Pierre Ayot’s Work in Progress: following the lineage of the artist’s studio

Pierre Ayot. Work in Progress. Pierre Ayot. Work in Progress.

By Stephanie Gagné

Although 2016 has not been an ideal year for most citizens of planet Earth, it certainly has been a successful year for the late Montreal native artist, Pierre Ayot (1943 – 1995). The multidisciplinary artist has had his works retrospectively exhibited in Montreal galleries, moreover, his infamous (and contentious) public sculpture, La croix du Mont-Royal, was re-mounted facing the iconic Mount-Royal Cross last fall. The founder of Atelier Graff, and a professor at the UQUAM, Ayot has made a name for himself through his sculptures, installations and prints. It seems most appropriate that the Montreal Museum of Fine Arts would showcase an intimate exhibition of his single installation, Work in Progress (1986).

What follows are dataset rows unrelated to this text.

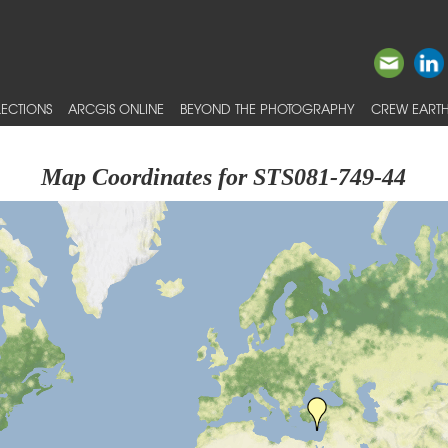
ECTIONS
ARCGIS ONLINE
BEYOND THE PHOTOGRAPHY
CREW EARTH
Map Coordinates for STS081-749-44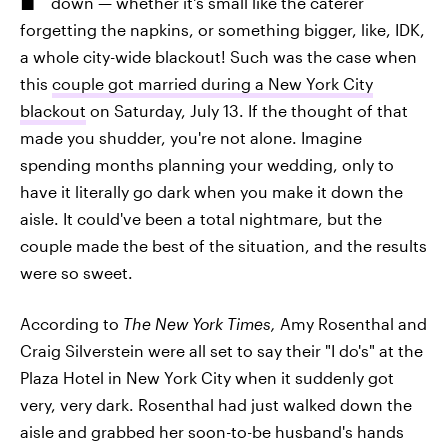
down — whether it's small like the caterer
forgetting the napkins, or something bigger, like, IDK,
a whole city-wide blackout! Such was the case when
this
couple got married during a New York City
blackout
on Saturday, July 13. If the thought of that
made you shudder, you're not alone. Imagine
spending months planning your wedding, only to
have it literally go dark when you make it down the
aisle. It could've been a total nightmare, but the
couple made the best of the situation, and the results
were so sweet.
According to
The New York Times,
Amy Rosenthal and
Craig Silverstein were all set to say their "I do's" at the
Plaza Hotel in New York City when it suddenly got
very, very dark. Rosenthal had just walked down the
aisle and grabbed her soon-to-be husband's hands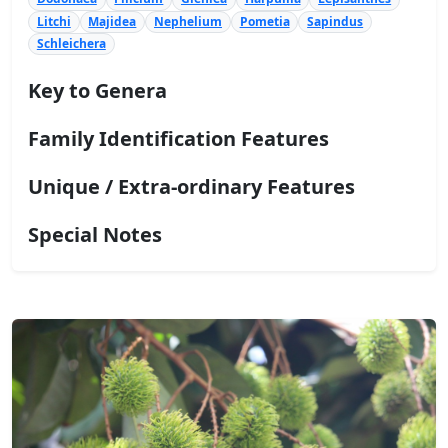
Litchi
Majidea
Nephelium
Pometia
Sapindus
Schleichera
Key to Genera
Family Identification Features
Unique / Extra-ordinary Features
Special Notes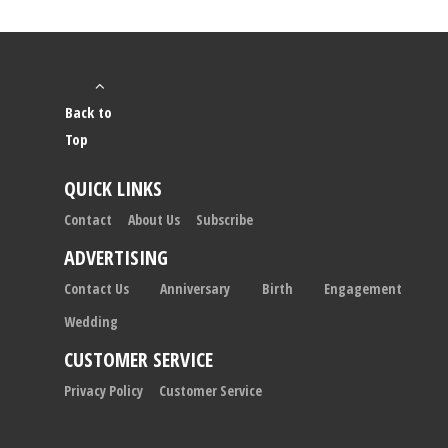
Back to
Top
QUICK LINKS
Contact
About Us
Subscribe
ADVERTISING
Contact Us
Anniversary
Birth
Engagement
Wedding
CUSTOMER SERVICE
Privacy Policy
Customer Service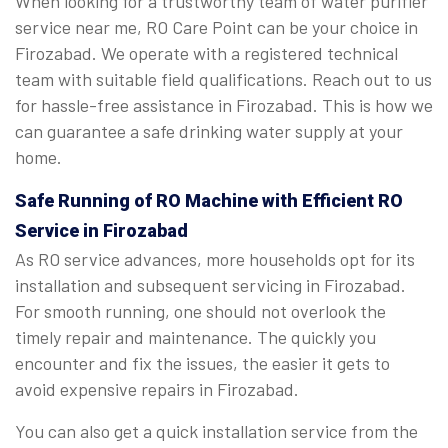
When looking for a trustworthy team of water purifier
service near me, RO Care Point can be your choice in
Firozabad. We operate with a registered technical
team with suitable field qualifications. Reach out to us
for hassle-free assistance in Firozabad. This is how we
can guarantee a safe drinking water supply at your
home.
Safe Running of RO Machine with Efficient RO
Service in Firozabad
As RO service advances, more households opt for its
installation and subsequent servicing in Firozabad.
For smooth running, one should not overlook the
timely repair and maintenance. The quickly you
encounter and fix the issues, the easier it gets to
avoid expensive repairs in Firozabad.
You can also get a quick installation service from the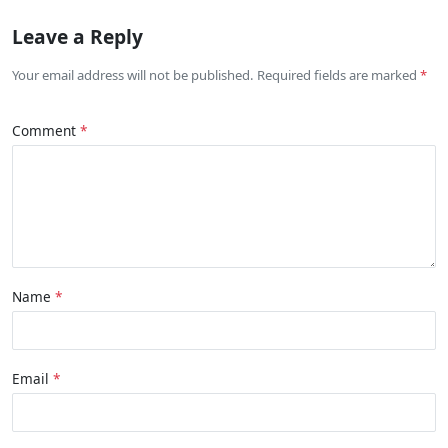
Leave a Reply
Your email address will not be published. Required fields are marked
Comment
Name
Email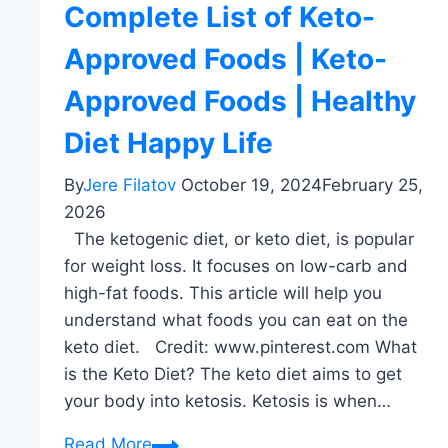
Complete List of Keto-
Approved Foods | Keto-
Approved Foods | Healthy
Diet Happy Life
By
Jere Filatov
October 19, 2024
February 25,
2026
The ketogenic diet, or keto diet, is popular
for weight loss. It focuses on low-carb and
high-fat foods. This article will help you
understand what foods you can eat on the
keto diet. Credit: www.pinterest.com What
is the Keto Diet? The keto diet aims to get
your body into ketosis. Ketosis is when…
Complete
Read More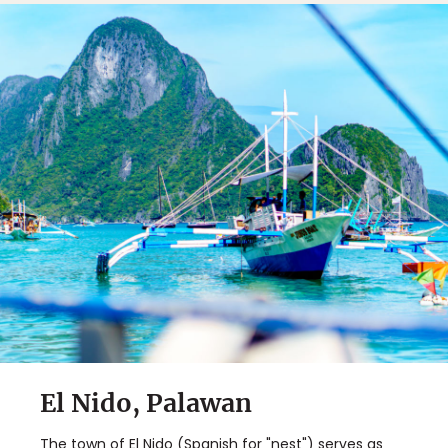
El Nido, Palawan
The town of El Nido (Spanish for "nest") serves as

Through a small entrance on the second floor of the Jean-Noël Desmarais Pavilion, Pierre Ayot is found wearing stained jean overalls with his back towards the viewer, seated on a wooden stool. Ayot is engrossed, painting a self-portrait in the manner of pointillism, amongst ladders, sawhorses and shipping boxes dispersed across the space. The feeling of voyeurism washes over the viewer, as if spying on the artist’s intimate process of creativity. However, appearances can be deceiving… Walking further down the deep space, the artist’s body is, in essence, a painted plaster cast, confined within a singular time and space as the mannequin holds a paintbrush in his right hand, inches away from the canvas. Furthermore, the canvas is composed of two layers: the foreground layer presents itself as a screen for a projection of the artist’s self-portrait, whereas the background layer frames the “painting”. Is this studio installation genuine to Ayot’s atelier or is he playing with the viewer’s conceptions of what a studio ought to appear? Regardless, Ayot encourages the viewer to project one’s ideas of an artist’s studio onto Work in Progress as he follows the thematic lineage of the artist’s studio in western art history.

Stemming from the Renaissance, the allegorical theme of the artist’s studio has primarily been employed within the medium of painting; Diego Velázquez’s Las Meninas (1656), Gustave Courbet’s The Artist’s Studio (1854-1855), as well as Kent Monkman’s Welcome to the Studio (2014), come to mind. A laden subject, the atelier has been encapsulated by myth – as a sacred space of creativity and inspiration – but has also included specific motifs and symbols to signify allegories of death, history, and painting itself. However, Ayot has renovated this theme into a three-dimensional space, allowing the viewer to intimately enter and engage with his studio. His deception of the realism of his studio humorously criticizes the idolization and idealization of the artist’s studio, as well as the compelling notion of artistic genius. Simultaneously, Ayot reveals the amount of time, energy and labor involved in creating art through the sawhorses and wooden planks; art is not always as glamorous as it is physically demanding.